Task objective :: Without the images, set down each entry exactly.

Dataset entries
= Beginning of Section =

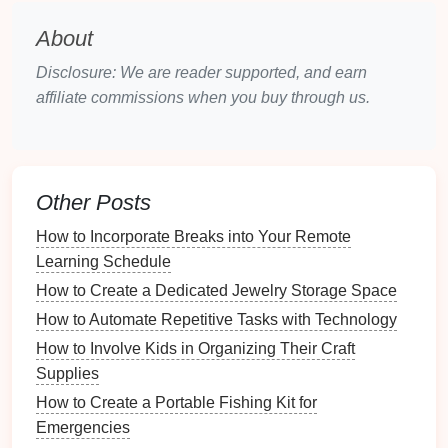
How to Stay Motivated When Working from Home
About
How to Organize Fishing Tools for Quick Access
Why You Need a Designated Spot for Keys and
Disclosure: We are reader supported, and earn
Bags
affiliate commissions when you buy through us.
How to Create a Fitness Playlist for Organizational
Inspiration
How to Create a Kid's Study Area that Promotes
Focus
Other Posts
How to Organize Tools by Frequency of Use
How to Incorporate Breaks into Your Remote
How to Store Seasonal Toys Effectively
Learning Schedule
How to Create a Shoe Maintenance Routine for
Longevity
How to Create a Dedicated Jewelry Storage Space
Why You Should Reevaluate Your Storage Solutions
How to Automate Repetitive Tasks with Technology
Regularly
How to Involve Kids in Organizing Their Craft
What Are the Top Tips for Organizing Your Kitchen
Supplies
Pantry?
How to Create a Portable Fishing Kit for
Emergencies
Shampoos
and
conditioners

= End of Section =

Task output ::
How to Stay Motivated When Working from Home
About
How to Organize Fishing Tools for Quick Access
Why You Need a Designated Spot for Keys and
Disclosure: We are reader supported, and earn
Bags
affiliate commissions when you buy through us.
How to Create a Fitness Playlist for Organizational
Inspiration
How to Create a Kid's Study Area that Promotes
Focus
Other Posts
How to Organize Tools by Frequency of Use
How to Incorporate Breaks into Your Remote
How to Store Seasonal Toys Effectively
Learning Schedule
How to Create a Shoe Maintenance Routine for
Longevity
How to Create a Dedicated Jewelry Storage Space
Why You Should Reevaluate Your Storage Solutions
How to Automate Repetitive Tasks with Technology
Regularly
How to Involve Kids in Organizing Their Craft
What Are the Top Tips for Organizing Your Kitchen
Supplies
Pantry?
How to Create a Portable Fishing Kit for
Emergencies
Shampoos
and
conditioners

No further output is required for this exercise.